Stout: An Adaptive Interface to Scalable Cloud Storage

I just noticed that SleepServer is not the only UC San Diego computer science paper being presented this week at the 2010 USENIX Annual Technical Conference in Boston.

"Stout: An Adaptive Interface to Scalable Cloud Storage," John C. McCullough, University of California, San Diego; John Dunagan and Alec Wolman, Microsoft Research, Redmond; Alex C. Snoeren, University of California, San Diego.

The abstract is below:

Many of today's applications are delivered as scalable, multi-tier services deployed in large data centers. These services frequently leverage shared, scale-out, key-value storage layers that can deliver low latency under light workloads, but may exhibit significant queuing delay and even dropped requests under high load.
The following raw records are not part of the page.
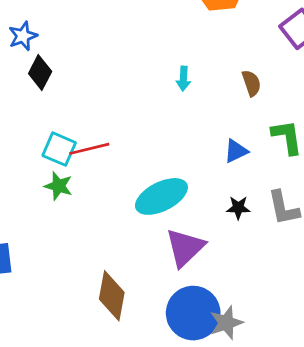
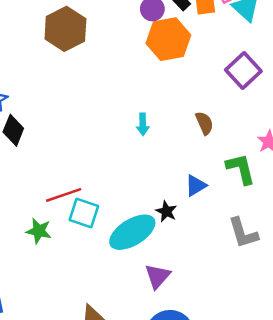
cyan square: (59, 149) -> (84, 213), moved
black star: (238, 208) -> (166, 211), moved, turned 30
purple triangle: (185, 248) -> (158, 276), size x0.7

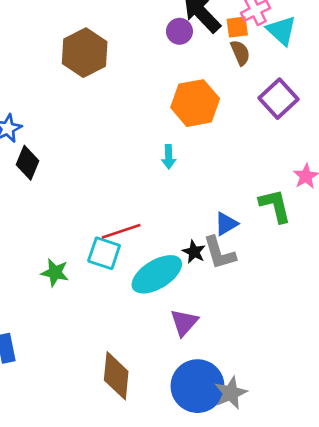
orange hexagon: (168, 39) -> (195, 103), moved
brown semicircle: (204, 123) -> (240, 53), moved
red line: (64, 195) -> (121, 231), moved
gray L-shape: (243, 233) -> (219, 253), moved

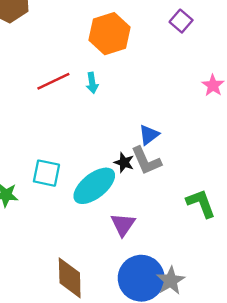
purple square: (278, 99) -> (181, 21), size x0.7
green L-shape: (275, 206) -> (201, 203), moved
red line: (121, 231) -> (53, 81), moved

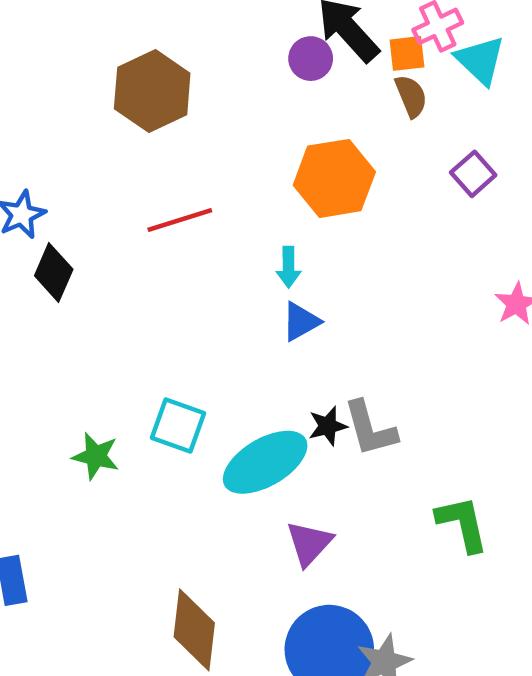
red line: (53, 81) -> (180, 220), moved
blue triangle: (149, 135) -> (301, 322), moved
black star: (124, 162) -> (328, 426), turned 30

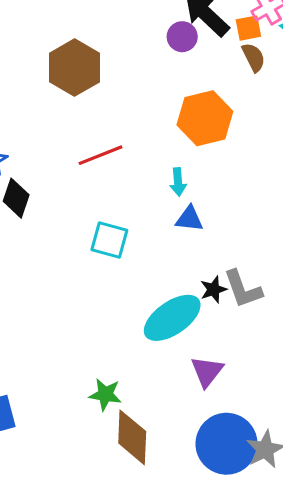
blue triangle: (301, 322) -> (189, 219), turned 40
cyan square: (178, 426) -> (109, 240), moved
green star: (96, 456) -> (105, 394), moved

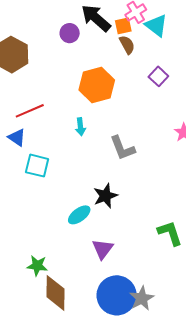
purple circle: (182, 37) -> (70, 33), moved
blue triangle: (189, 219) -> (17, 137), moved, turned 30
black star: (214, 289) -> (105, 196), size x1.4
gray L-shape: (243, 289) -> (122, 148), moved
cyan ellipse: (172, 318) -> (79, 215), size x0.6

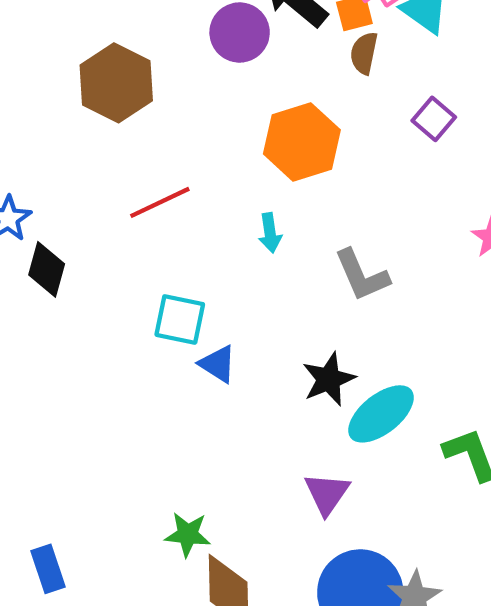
purple circle: (70, 33) -> (240, 32), size x1.4
brown semicircle: (127, 45) -> (364, 53), turned -138
blue triangle: (17, 137) -> (218, 364), moved
cyan ellipse: (79, 215) -> (381, 414), moved, size x1.4

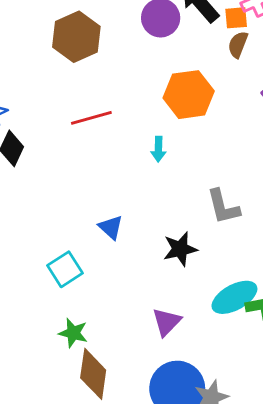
gray L-shape: (362, 275) -> (223, 207), moved
cyan square: (180, 319) -> (65, 269), moved, turned 36
cyan ellipse: (381, 414) -> (234, 297), moved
Stout is a system that helps these applications adapt to variation in storage-layer performance by treating scalable key-value storage as a shared resource requiring congestion control. Under light workloads, applications using Stout send requests to the store immediately, minimizing delay. Under heavy workloads, Stout automatically batches the application's requests together before sending them to the store, resulting in higher throughput and preventing queuing delay. We show experimentally that Stout's adaptation algorithm converges to an appropriate batch size for workloads that require the batch size to vary by over two orders of magnitude. Compared to a non-adaptive strategy optimized for throughput, Stout delivers over 34x lower latency under light workloads; compared to a non-adaptive strategy optimized for latency, Stout can scale to over 3x as many requests.